Practically, the study suggests that basic VR systems could be effective for training and instruction where learning spatial layouts matters.
“Virtual reality lets us simulate situations people may never directly experience,” Ekstrom said. “For instance, VR could train first responders to navigate and locate people in a building they haven’t visited. Our findings suggest even simple VR tools—where movement is controlled with a joystick—can effectively teach complex spatial knowledge.”
Source:
University of Arizona
Media Contacts:
Alexis Blue – University of Arizona
Image Source:
The image is in the public domain.
Original Research: Closed access
“A Modality-Independent Network Underlies the Retrieval of Large-Scale Spatial Environments in the Human Brain.” Derek J. Huffman and Arne D. Ekstrom. Neuron. DOI: 10.1016/j.neuron.2019.08.012.
Abstract
A Modality-Independent Network Underlies the Retrieval of Large-Scale Spatial Environments in the Human Brain
Highlights
• What role do body-based cues, such as head turns, play in human navigation?
• This question was tested with immersive virtual reality combined with neuroimaging.
• Behavioral and brain data support the idea that human spatial memory is modality independent.
• Vision may play a dominant role in human memory for large-scale spaces.
Summary
It remains unclear how necessary body-based cues—vestibular, somatosensory, and motoric signals—are for expressing spatial representations in humans.
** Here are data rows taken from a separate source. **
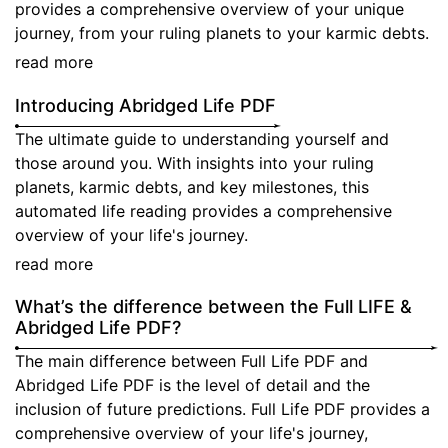
provides a comprehensive overview of your unique
CHECK
journey, from your ruling planets to your karmic debts.
COMPATIBILITY
read more
LOGIN
Introducing Abridged Life PDF
REGISTER
The ultimate guide to understanding yourself and
those around you. With insights into your ruling
planets, karmic debts, and key milestones, this
automated life reading provides a comprehensive
overview of your life's journey.
read more
What’s the difference between the Full LIFE &
Abridged Life PDF?
The main difference between Full Life PDF and
Abridged Life PDF is the level of detail and the
inclusion of future predictions. Full Life PDF provides a
comprehensive overview of your life's journey,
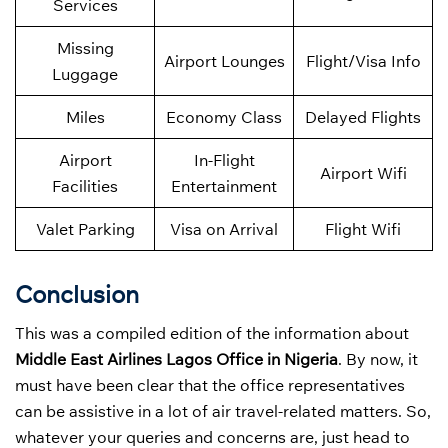
Services
Missing
Airport Lounges
Flight/Visa Info
Luggage
Miles
Economy Class
Delayed Flights
Airport
In-Flight
Airport Wifi
Facilities
Entertainment
Valet Parking
Visa on Arrival
Flight Wifi
Conclusion
This was a compiled edition of the information about
Middle East Airlines Lagos Office in Nigeria
. By now, it
must have been clear that the office representatives
can be assistive in a lot of air travel-related matters. So,
whatever your queries and concerns are, just head to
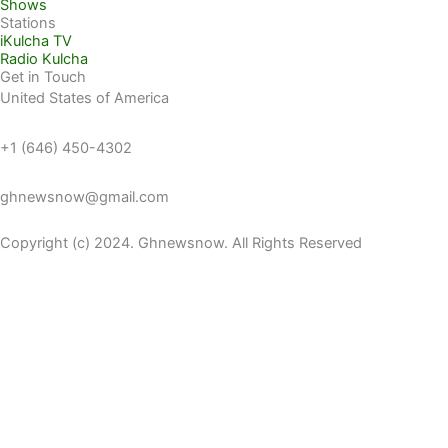
Shows
Stations
iKulcha TV
Radio Kulcha
Get in Touch
United States of America
+1 (646) 450-4302
ghnewsnow@gmail.com
Copyright (c) 2024. Ghnewsnow. All Rights Reserved
WP Radio
OFFLINE
LIVE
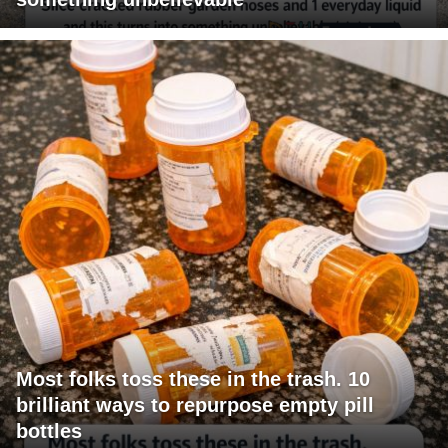
Most folks toss these in the trash. 10
brilliant ways to repurpose empty pill
bottles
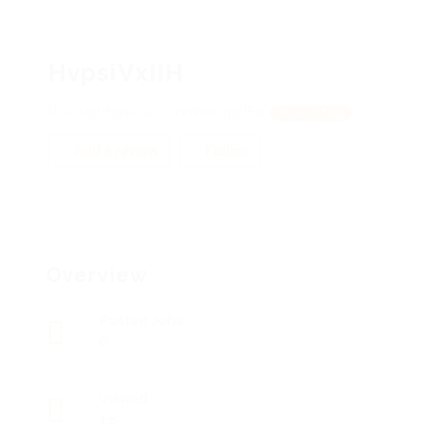
HvpsiVxIIH
XnzptPpjIvLSp, YYxWlwGqgifEe
View on Map
Add a review
Follow
Overview
Posted Jobs
0
Viewed
15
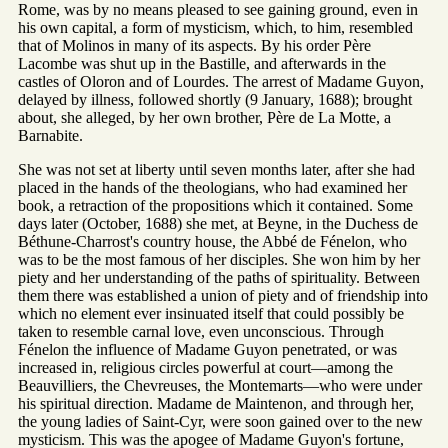
Rome, was by no means pleased to see gaining ground, even in
his own capital, a form of mysticism, which, to him, resembled
that of Molinos in many of its aspects. By his order Père
Lacombe was shut up in the Bastille, and afterwards in the
castles of Oloron and of Lourdes. The arrest of Madame Guyon,
delayed by illness, followed shortly (9 January, 1688); brought
about, she alleged, by her own brother, Père de La Motte, a
Barnabite.
She was not set at liberty until seven months later, after she had
placed in the hands of the theologians, who had examined her
book, a retraction of the propositions which it contained. Some
days later (October, 1688) she met, at Beyne, in the Duchess de
Béthune-Charrost's country house, the Abbé de Fénelon, who
was to be the most famous of her disciples. She won him by her
piety and her understanding of the paths of spirituality. Between
them there was established a union of piety and of friendship into
which no element ever insinuated itself that could possibly be
taken to resemble carnal love, even unconscious. Through
Fénelon the influence of Madame Guyon penetrated, or was
increased in, religious circles powerful at court—among the
Beauvilliers, the Chevreuses, the Montemarts—who were under
his spiritual direction. Madame de Maintenon, and through her,
the young ladies of Saint-Cyr, were soon gained over to the new
mysticism. This was the apogee of Madame Guyon's fortune,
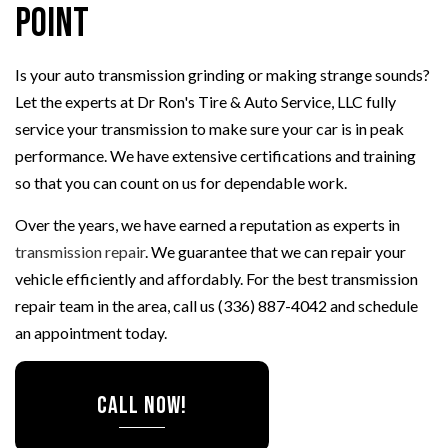
Point
Is your auto transmission grinding or making strange sounds?
Let the experts at Dr Ron's Tire & Auto Service, LLC fully
service your transmission to make sure your car is in peak
performance. We have extensive certifications and training
so that you can count on us for dependable work.
Over the years, we have earned a reputation as experts in
transmission repair
. We guarantee that we can repair your
vehicle efficiently and affordably. For the best transmission
repair team in the area, call us (336) 887-4042 and schedule
an appointment today.
CALL NOW!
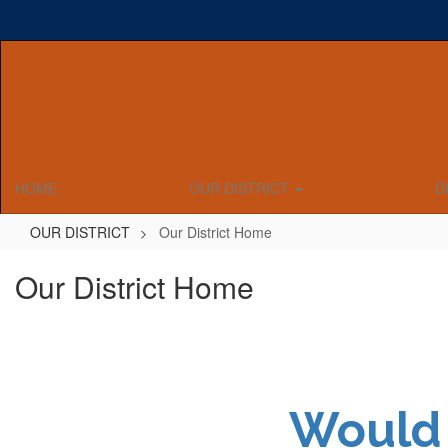
Skip
to
main
content
HOME
OUR DISTRICT
D
OUR DISTRICT
Our District Home
Our District Home
Would 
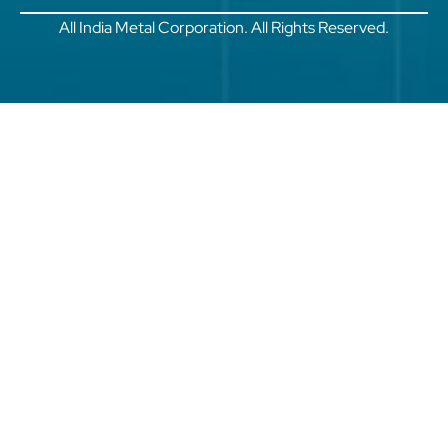
All India Metal Corporation. All Rights Reserved.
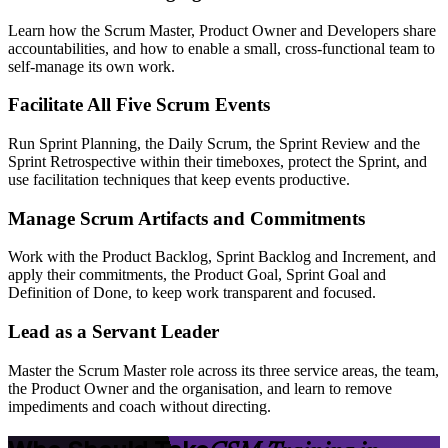
Learn how the Scrum Master, Product Owner and Developers share
accountabilities, and how to enable a small, cross-functional team to
self-manage its own work.
Facilitate All Five Scrum Events
Run Sprint Planning, the Daily Scrum, the Sprint Review and the
Sprint Retrospective within their timeboxes, protect the Sprint, and
use facilitation techniques that keep events productive.
Manage Scrum Artifacts and Commitments
Work with the Product Backlog, Sprint Backlog and Increment, and
apply their commitments, the Product Goal, Sprint Goal and
Definition of Done, to keep work transparent and focused.
Lead as a Servant Leader
Master the Scrum Master role across its three service areas, the team,
the Product Owner and the organisation, and learn to remove
impediments and coach without directing.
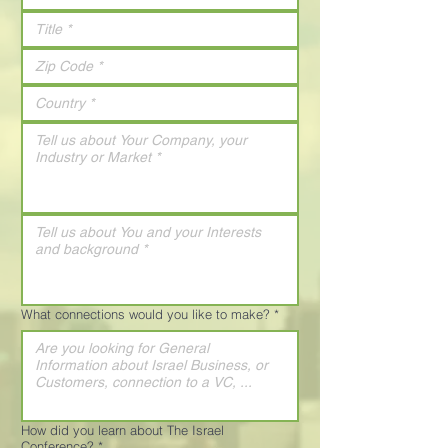
What connections would you like to make?
*
How did you learn about The Israel
Conference?
*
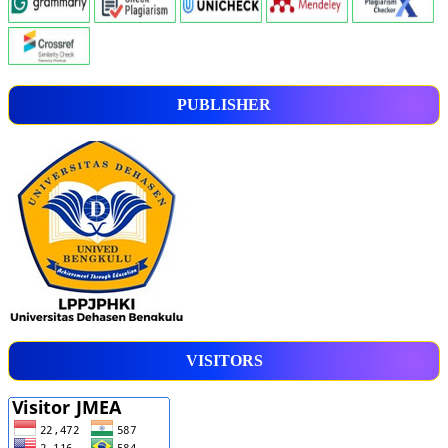
PUBLISHER
VISITORS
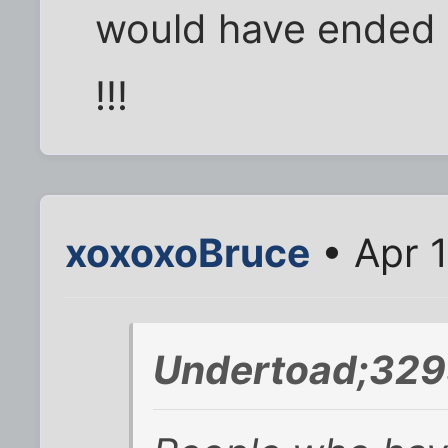
would have ended u
!!!
xoxoxoBruce
• Apr 1
Undertoad;329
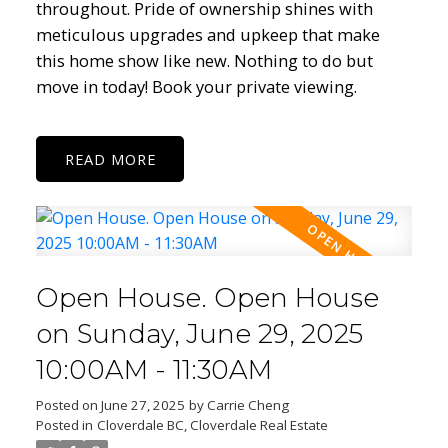
throughout. Pride of ownership shines with
meticulous upgrades and upkeep that make
this home show like new. Nothing to do but
move in today! Book your private viewing.
READ
Open House. Open House
on Sunday, June 29, 2025
10:00AM - 11:30AM
Posted on
June 27, 2025
by
Carrie Cheng
Posted in
Cloverdale BC, Cloverdale Real Estate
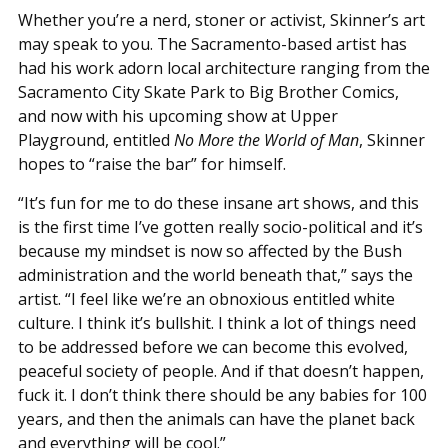
Whether you’re a nerd, stoner or activist, Skinner’s art
may speak to you. The Sacramento-based artist has
had his work adorn local architecture ranging from the
Sacramento City Skate Park to Big Brother Comics,
and now with his upcoming show at Upper
Playground, entitled
No More the World of Man
, Skinner
hopes to “raise the bar” for himself.
“It’s fun for me to do these insane art shows, and this
is the first time I’ve gotten really socio-political and it’s
because my mindset is now so affected by the Bush
administration and the world beneath that,” says the
artist. “I feel like we’re an obnoxious entitled white
culture. I think it’s bullshit. I think a lot of things need
to be addressed before we can become this evolved,
peaceful society of people. And if that doesn’t happen,
fuck it. I don’t think there should be any babies for 100
years, and then the animals can have the planet back
and everything will be cool.”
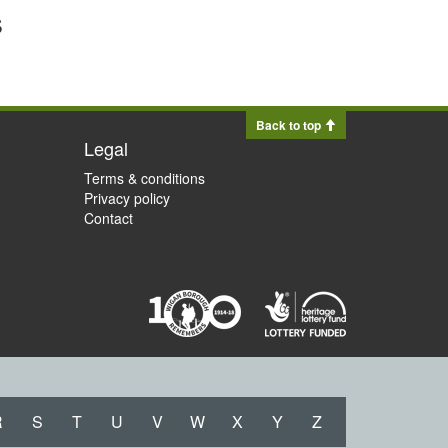
s
Back to top
Legal
Terms & conditions
Privacy policy
Contact
R
S
T
U
V
W
X
Y
Z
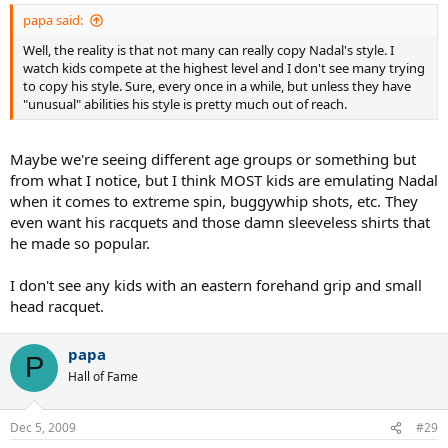
papa said:
Well, the reality is that not many can really copy Nadal's style. I
watch kids compete at the highest level and I don't see many trying
to copy his style. Sure, every once in a while, but unless they have
"unusual" abilities his style is pretty much out of reach.
Maybe we're seeing different age groups or something but
from what I notice, but I think MOST kids are emulating Nadal
when it comes to extreme spin, buggywhip shots, etc. They
even want his racquets and those damn sleeveless shirts that
he made so popular.
I don't see any kids with an eastern forehand grip and small
head racquet.
papa
P
Hall of Fame
Dec 5, 2009
#29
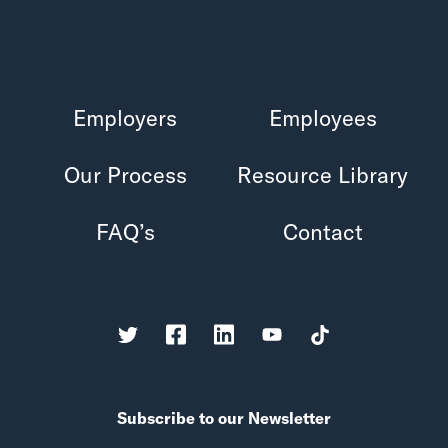
Employers
Employees
Our Process
Resource Library
FAQ’s
Contact
Subscribe to our Newsletter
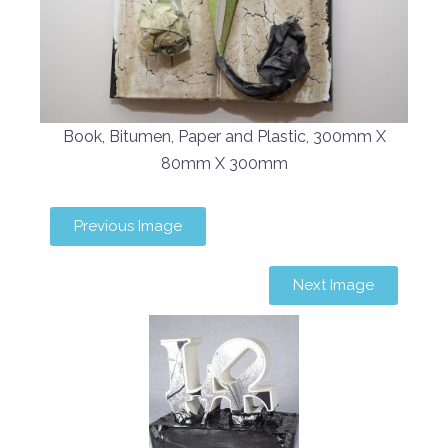
Book, Bitumen, Paper and Plastic, 300mm X
80mm X 300mm
Previous Image
Next Image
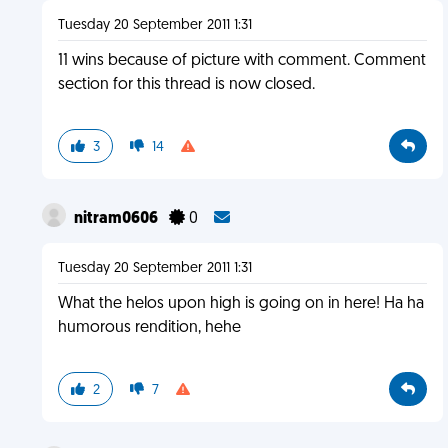
Tuesday 20 September 2011 1:31
11 wins because of picture with comment. Comment
section for this thread is now closed.
3
14
nitram0606
0
Tuesday 20 September 2011 1:31
What the helos upon high is going on in here! Ha ha
humorous rendition, hehe
2
7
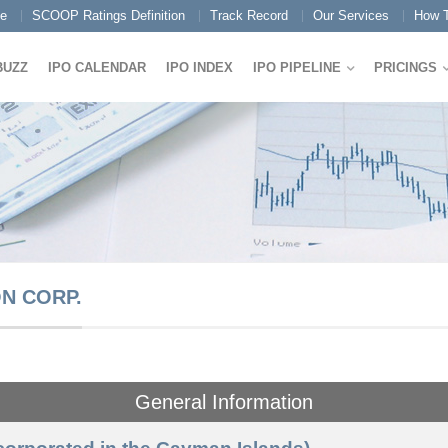
e
SCOOP Ratings Definition
Track Record
Our Services
How T
BUZZ
IPO CALENDAR
IPO INDEX
IPO PIPELINE
PRICINGS
N CORP.
General Information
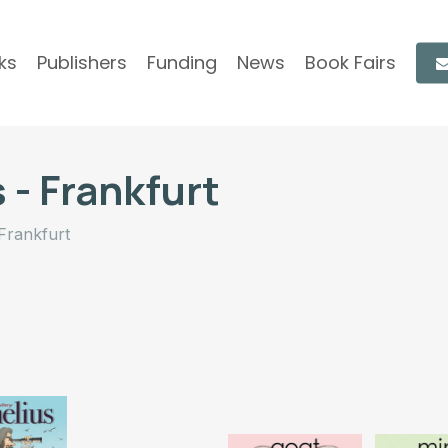
ks
Publishers
Funding
News
Book Fairs
 - Frankfurt
Frankfurt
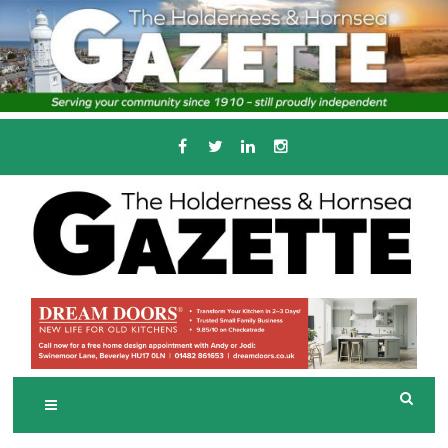
Skip
to
content
Serving the local community since 1910
T
HE HOLDERNESS
AND HORNSEA
GAZETTE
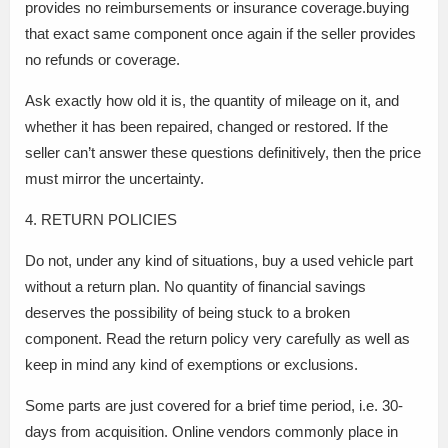
provides no reimbursements or insurance coverage.buying
that exact same component once again if the seller provides
no refunds or coverage.
Ask exactly how old it is, the quantity of mileage on it, and
whether it has been repaired, changed or restored. If the
seller can’t answer these questions definitively, then the price
must mirror the uncertainty.
4. RETURN POLICIES
Do not, under any kind of situations, buy a used vehicle part
without a return plan. No quantity of financial savings
deserves the possibility of being stuck to a broken
component. Read the return policy very carefully as well as
keep in mind any kind of exemptions or exclusions.
Some parts are just covered for a brief time period, i.e. 30-
days from acquisition. Online vendors commonly place in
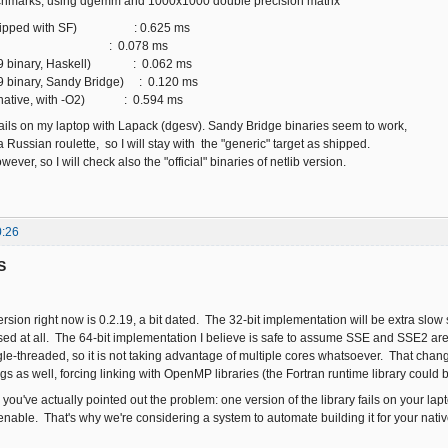
hmarks, using dgemm and 1000x1000 double precision matrix
shipped with SF) : 0.625 ms
 : 0.078 ms
19 binary, Haskell) : 0.062 ms
9 binary, Sandy Bridge) : 0.120 ms
(native, with -O2) : 0.594 ms
fails on my laptop with Lapack (dgesv). Sandy Bridge binaries seem to work,
y a Russian roulette, so I will stay with the "generic" target as shipped.
however, so I will check also the "official" binaries of netlib version.
0:26
S
ion right now is 0.2.19, a bit dated. The 32-bit implementation will be extra slow 
used at all. The 64-bit implementation I believe is safe to assume SSE and SSE2 are
e-threaded, so it is not taking advantage of multiple cores whatsoever. That cha
s as well, forcing linking with OpenMP libraries (the Fortran runtime library could b
 you've actually pointed out the problem: one version of the library fails on your l
able. That's why we're considering a system to automate building it for your nativ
Advances in immersive VR made it possible to manipulate the availability of body-based cues during navigation, using an omnidirectional treadmill and a head-mounted display. This study used fMRI to compare levels of activation, patterns of activity, and network interactions during spatial retrieval tasks. Behavioral and neuroimaging results point to a core, modality-independent network that supports spatial memory retrieval: for well-learned large-scale environments, primarily visual input may be sufficient to express complex spatial representations.